The main goal is to SAVE YOU TIME. The blog contains real-life examples and tips.
Rules of the house:
1. Enjoy the free help and email/post comments and requests.
2. Contribute by clicking on the ads.
3. Please - this blog is not about choosing technologies and vendors. The idea is to help implementing computer storage faster and smarter, not about choosing in between the zillion options available.
NFS Performance Analysis for the masses
Surprise - You don't have to be an NFS performance guru to reach some interesting conclusions regarding your NFS traffic.
Real Life Example: Users complain - "access to /projects/ourproject is slow".
Research:
1. Build the "story" around the problem:
1.1. When did the problem start?
1.2. Does it occur only from specific hosts, to specific users, on/from/to specific networks, does it happen with other protocols (SMB/CIFS, HTTP, FTP to name a few)?
2. Review the NFS environment:
2.1. Pick one NFS host (I assume it's a Unix box, exact commands may differ) as your main research target, and do not look on other hosts from that moment. There are too many outputs and details to care about already.
2.2. Client OS versions.
2.3. NFS mount options and transfer size units.
2.4. NFS and RPC errors.
2.5. NFS operations mix.
NFS Clients
What should be my suspicion level at the client itself?

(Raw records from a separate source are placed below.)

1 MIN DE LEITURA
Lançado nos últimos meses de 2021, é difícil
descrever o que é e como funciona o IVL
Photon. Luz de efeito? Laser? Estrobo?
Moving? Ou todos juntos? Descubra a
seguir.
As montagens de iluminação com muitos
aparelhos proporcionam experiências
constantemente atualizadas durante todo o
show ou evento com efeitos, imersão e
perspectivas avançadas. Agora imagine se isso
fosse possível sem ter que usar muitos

It's better put some reality on the table - experience shows that NFS performance could dramatically improve as of patches, available from the Unix vendor. The following lists the Unix NFS clients ordered by my subjective "NFS Clients Ranking" or in other words - how much this client sucks compared to others:
* Linux 2.4.20/2.6.x and up - Linux is the best. Can easily outperform other NFS clients with its excellent out-of-the-box performance, tunings rarely required. Excellent review of details available here: XXX.
* FreeBSD - I don't have enough experience here, as many Internet sites (the really large ones) use FreeBSD, I expect pretty much the same of Linux. Watch out of potentially small transfer size units (see Transfer Size section).
* Solaris - Used to be the King of NFS, don't waste your time tuning any old versions (prior to 2.8.x), usually suck without latest patches, available here: .
* HP-UX, AIX - Patches, patches, patches. These NFS clients are not the major focus for these vendors, so beware of weird NFS behaviours and bugs.
Note: This is a purely subjective list. Use as a simple reference to the time you should expect to spend on tuning these clients. Experience may vary, mostly latest OS releases fully-patches clients should reach close-to-optimum performance.
NFS mount options
Review the contents of the following files:
/etc/fstab - Linux, FreeBSD
/etc/vfstab - Solaris
/etc/filesystems - AIX
HP-UX
Use the "mount" command, look at /proc/mounts (Linux).
Modern NFS clients default to NFS over TCP. Most likely that's what you want, and that's what you should look for.